Both weights (W30 and W70) and both ADG were significantly higher for ewes with BCSs at lambing superior to 2; however, ewes with lower BCSs birthed lighter lambs. A positive relationship among ewes’ BCSs and lambs’ growth was reported [44]. These differences could be the consequence of a higher milk production, due to an intense BR mobilization of ewes both under better body conditions and under undernutrition conditions, causing them to produce more milk to lactate their lambs [25]. Indeed, some works recorded a significant effect of the BCS at lambing on the lamb birth weight and at the ages of 30, 60, 90, and 120 days [45]. However, other ones reported no effect [20,33,42]. This variation is probably the consequence of the timing of the BCS measurement, the ewes’ nutrition and specific breeds’ characteristics. It was shown that the BW and BCS of ewes with a maternal ability for lamb growth and/or high genetic merit would drop during suckling, especially at the beginning; the mobilized BR would be used in milk production. Nevertheless, these animals have the capacity to reconstitute new BR during other stages [8,28,35]. All growth parameters were significantly affected by BCS at weaning; the higher values were recorded for lambs issued from ewes with BCSs superior to 1.5. For all lambs, both ADG were almost similar.
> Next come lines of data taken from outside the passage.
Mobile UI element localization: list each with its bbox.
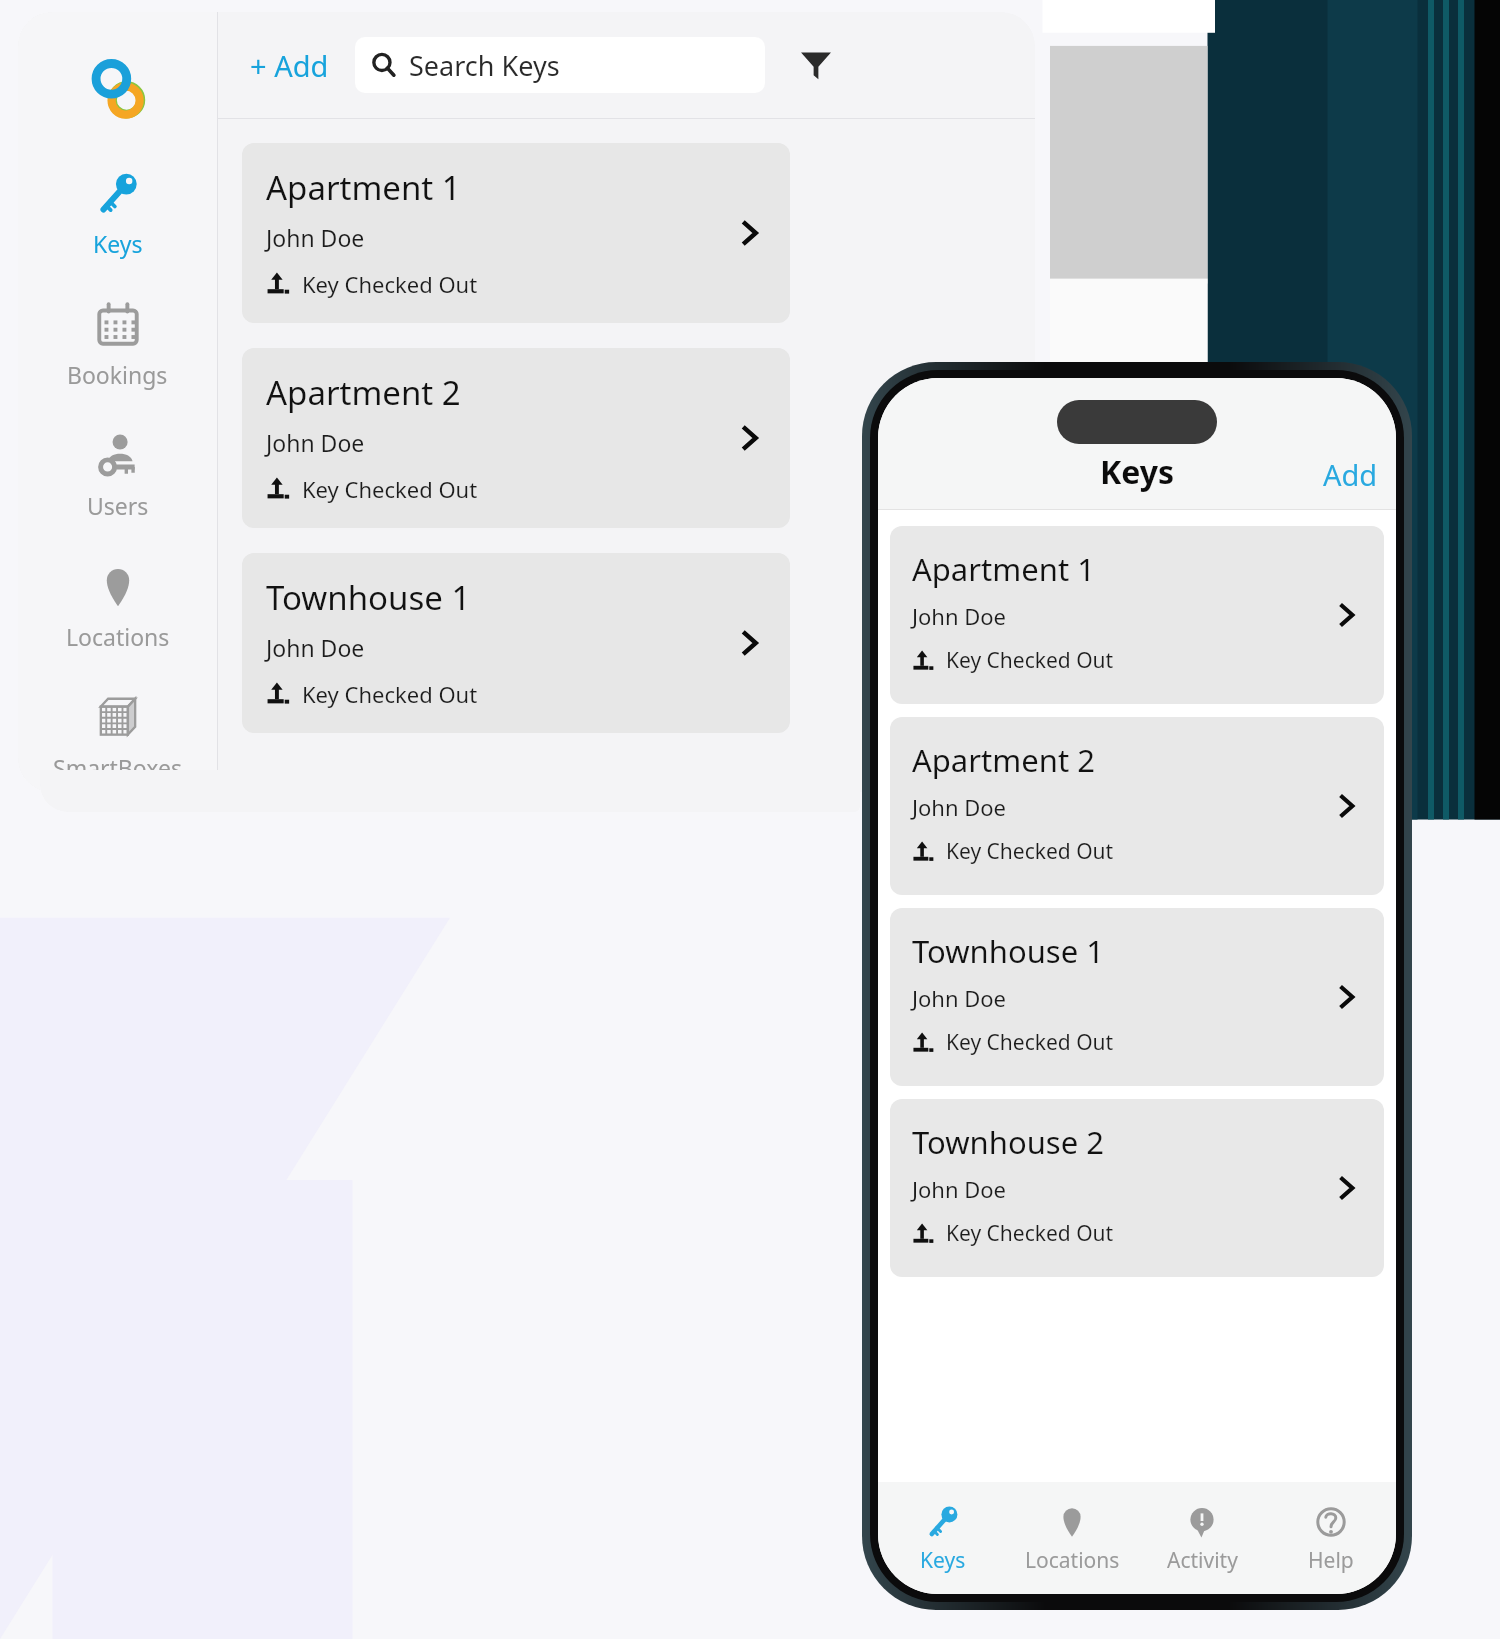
staticText: Key Checked Out [302, 269, 478, 299]
staticText: Townhouse 1 [912, 930, 1104, 972]
staticText: Apartment 2 [266, 370, 461, 415]
button[interactable]: Keys [1090, 448, 1185, 496]
button[interactable]: Apartment 2 [242, 348, 790, 528]
staticText: Townhouse 1 [266, 575, 471, 620]
button[interactable]: Townhouse 1 [890, 908, 1384, 1086]
staticText: Activity [1167, 1546, 1238, 1575]
staticText: Apartment 2 [912, 739, 1095, 781]
button[interactable]: Activity [1138, 1496, 1266, 1581]
staticText: Key Checked Out [946, 1028, 1114, 1057]
staticText: Users [87, 490, 149, 521]
staticText: John Doe [912, 983, 1007, 1013]
staticText: John Doe [912, 1174, 1007, 1204]
staticText: Keys [1100, 450, 1175, 494]
staticText: John Doe [912, 601, 1007, 631]
staticText: Search Keys [409, 47, 560, 84]
button[interactable]: Apartment 1 [890, 526, 1384, 704]
staticText: Add [1323, 455, 1378, 494]
staticText: Key Checked Out [946, 837, 1114, 866]
button[interactable]: Search Keys [355, 37, 765, 93]
staticText: Keys [920, 1546, 966, 1575]
staticText: Key Checked Out [946, 1219, 1114, 1248]
staticText: John Doe [266, 427, 365, 458]
button[interactable]: Bookings [18, 297, 217, 392]
button[interactable]: Help [1267, 1496, 1395, 1581]
button[interactable]: Apartment 2 [890, 717, 1384, 895]
staticText: Townhouse 2 [912, 1121, 1104, 1163]
staticText: John Doe [266, 632, 365, 663]
button[interactable]: Filter [793, 42, 839, 88]
staticText: SmartBoxes [53, 752, 182, 783]
staticText: Key Checked Out [302, 474, 478, 504]
staticText: Key Checked Out [946, 646, 1114, 675]
button[interactable]: Apartment 1 [242, 143, 790, 323]
staticText: Locations [1025, 1546, 1120, 1575]
button[interactable]: + Add [244, 40, 335, 91]
button[interactable]: Locations [18, 559, 217, 654]
button[interactable]: SmartBoxes [18, 690, 217, 785]
button[interactable]: Townhouse 1 [242, 553, 790, 733]
button[interactable]: Add [1305, 453, 1396, 496]
staticText: Bookings [67, 359, 168, 390]
staticText: Apartment 1 [266, 165, 461, 210]
button[interactable]: Keys [879, 1496, 1007, 1581]
staticText: Keys [93, 228, 143, 259]
staticText: Help [1308, 1546, 1354, 1575]
staticText: + Add [250, 46, 329, 85]
staticText: Apartment 1 [912, 548, 1095, 590]
button[interactable]: Locations [1008, 1496, 1136, 1581]
button[interactable]: Keys [18, 166, 217, 261]
button[interactable]: Users [18, 428, 217, 523]
staticText: John Doe [266, 222, 365, 253]
staticText: Locations [66, 621, 170, 652]
button[interactable]: Townhouse 2 [890, 1099, 1384, 1277]
staticText: Key Checked Out [302, 679, 478, 709]
staticText: John Doe [912, 792, 1007, 822]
Negative and significant correlations (p < 0.01) were established between the BW and BCS at lambing and the birth weight (Table 5). Hence, ewes with an ability to mobilize BR during pregnancy reached lambing with low BCSs but gave birth to heavier lambs than those that did not mobilize BR. Both weights at the ages of 30 and 70 days were positively correlated with the changes in the BW and BCS between lambing and weaning, especially for W30. This growth parameter was strongly correlated with BW and BCS variations; the high coefficient of the regression analysis (Table 6) explains these correlations (0.91 and 0.78 for W30 and W70, respectively).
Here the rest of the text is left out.